I thought back to this question, which I think is quite interesting. The poster claimed to have proved the three-term AP case, but this isn't obvious to me. The question:
Let $\sigma:\mathbb{N}\rightarrow \mathbb{N}$ be a permutation of the set $\mathbb{N}$ of all positive integers. Show that there must be an arithmetic progression $a,a+d,a+2d$ where $d>0$ such that $\sigma(a)<\sigma(a+d)<\sigma(a+2d).$
I can prove something easier: if $\ \sigma:\mathbb{N}\to\mathbb{N}\ $ is a bijection (i.e. permuatation), then there is an increasing sequence of integers $\ (x_n)_{n\in\mathbb{N} }\ $ such that $\ \sigma(x_1) < \sigma(x_2) < \sigma(x_3) < \ldots.$
Proof: Let $\ k_1 = \sigma^{\ -1}(1).\ $ Let $\ k_2 = \sigma^{\ -1}(1) + 1.\ $ Then $\ \sigma(k_2) > \sigma(k_1).\ $ By PHP, $\ \exists\ k_3\in [k_2 + 1, k_2 + \sigma(k_2)]\ $ such that $\ \sigma(k_3) > \sigma(k_2),\ $ etc.

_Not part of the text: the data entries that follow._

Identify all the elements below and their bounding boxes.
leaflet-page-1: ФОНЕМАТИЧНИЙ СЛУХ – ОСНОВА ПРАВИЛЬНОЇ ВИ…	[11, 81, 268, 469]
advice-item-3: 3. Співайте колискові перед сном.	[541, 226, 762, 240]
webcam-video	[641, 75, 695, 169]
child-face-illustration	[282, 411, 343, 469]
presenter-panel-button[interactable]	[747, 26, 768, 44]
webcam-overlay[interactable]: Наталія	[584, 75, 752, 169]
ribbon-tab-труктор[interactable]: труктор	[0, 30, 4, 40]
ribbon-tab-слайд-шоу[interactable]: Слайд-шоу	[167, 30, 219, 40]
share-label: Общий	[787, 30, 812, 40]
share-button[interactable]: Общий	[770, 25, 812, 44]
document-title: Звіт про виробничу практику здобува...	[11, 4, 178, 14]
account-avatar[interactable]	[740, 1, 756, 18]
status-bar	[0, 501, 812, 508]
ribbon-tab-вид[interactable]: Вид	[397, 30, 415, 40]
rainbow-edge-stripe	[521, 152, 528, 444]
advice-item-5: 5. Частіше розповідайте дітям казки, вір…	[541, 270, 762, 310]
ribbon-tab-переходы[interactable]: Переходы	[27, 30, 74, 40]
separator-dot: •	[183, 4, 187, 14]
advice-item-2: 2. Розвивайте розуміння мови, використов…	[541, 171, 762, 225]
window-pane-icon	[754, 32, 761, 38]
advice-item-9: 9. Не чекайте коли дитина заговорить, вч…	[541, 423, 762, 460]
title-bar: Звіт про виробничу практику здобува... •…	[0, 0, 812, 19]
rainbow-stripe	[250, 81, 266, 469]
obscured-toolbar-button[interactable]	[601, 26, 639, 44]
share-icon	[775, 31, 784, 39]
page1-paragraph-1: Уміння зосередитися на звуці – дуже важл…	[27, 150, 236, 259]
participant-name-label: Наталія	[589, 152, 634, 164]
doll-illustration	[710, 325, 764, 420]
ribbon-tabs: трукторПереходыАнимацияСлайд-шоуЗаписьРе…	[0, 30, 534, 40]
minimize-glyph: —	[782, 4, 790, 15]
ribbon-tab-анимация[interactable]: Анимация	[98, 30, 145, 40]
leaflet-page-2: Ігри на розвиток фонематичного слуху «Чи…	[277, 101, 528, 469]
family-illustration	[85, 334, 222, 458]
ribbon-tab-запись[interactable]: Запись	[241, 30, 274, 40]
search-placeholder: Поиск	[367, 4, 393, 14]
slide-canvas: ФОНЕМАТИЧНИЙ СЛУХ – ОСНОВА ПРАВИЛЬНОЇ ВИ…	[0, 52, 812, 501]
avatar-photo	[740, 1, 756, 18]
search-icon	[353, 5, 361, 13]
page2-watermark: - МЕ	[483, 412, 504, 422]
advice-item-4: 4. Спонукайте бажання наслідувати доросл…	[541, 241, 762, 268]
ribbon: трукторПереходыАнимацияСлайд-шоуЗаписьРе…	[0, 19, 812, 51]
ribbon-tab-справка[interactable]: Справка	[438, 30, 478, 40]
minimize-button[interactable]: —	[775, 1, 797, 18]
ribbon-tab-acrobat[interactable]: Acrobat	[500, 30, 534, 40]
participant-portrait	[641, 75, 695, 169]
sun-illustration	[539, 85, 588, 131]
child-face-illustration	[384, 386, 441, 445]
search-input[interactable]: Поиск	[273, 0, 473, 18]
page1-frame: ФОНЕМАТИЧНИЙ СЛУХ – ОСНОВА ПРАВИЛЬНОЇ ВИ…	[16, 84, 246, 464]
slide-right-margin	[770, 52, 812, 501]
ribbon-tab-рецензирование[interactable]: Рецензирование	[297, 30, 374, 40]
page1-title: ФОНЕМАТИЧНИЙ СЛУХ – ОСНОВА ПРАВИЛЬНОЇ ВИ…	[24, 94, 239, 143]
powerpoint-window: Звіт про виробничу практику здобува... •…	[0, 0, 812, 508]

But I'm not sure how to prove the above three-term A.P. question. Any hints?
Look at $\sigma(1)$. There's only finitely many $k$ such that $\sigma(k+1) < \sigma(1)$ or $\sigma(2k+1) < \sigma(1)$.
Let $N$ be larger than all those finitely many exceptions. Then either there is some $k \ge N$ such that $\sigma(1) < \sigma(k+1) < \sigma(2k+1)$ - and we're done - or else for all $k\ge N$ we have $\sigma(k+1) > \sigma(2k+1)$.
In the second case, by applying this to $k=N, 2N, 4N, 8N,\dots$ we must have $$ \sigma(N+1) > \sigma(2N+1) > \sigma(4N+1) > \sigma(8N+1) > \dots $$ which is impossible to continue for more than $\sigma(N+1)$ steps. Contradiction!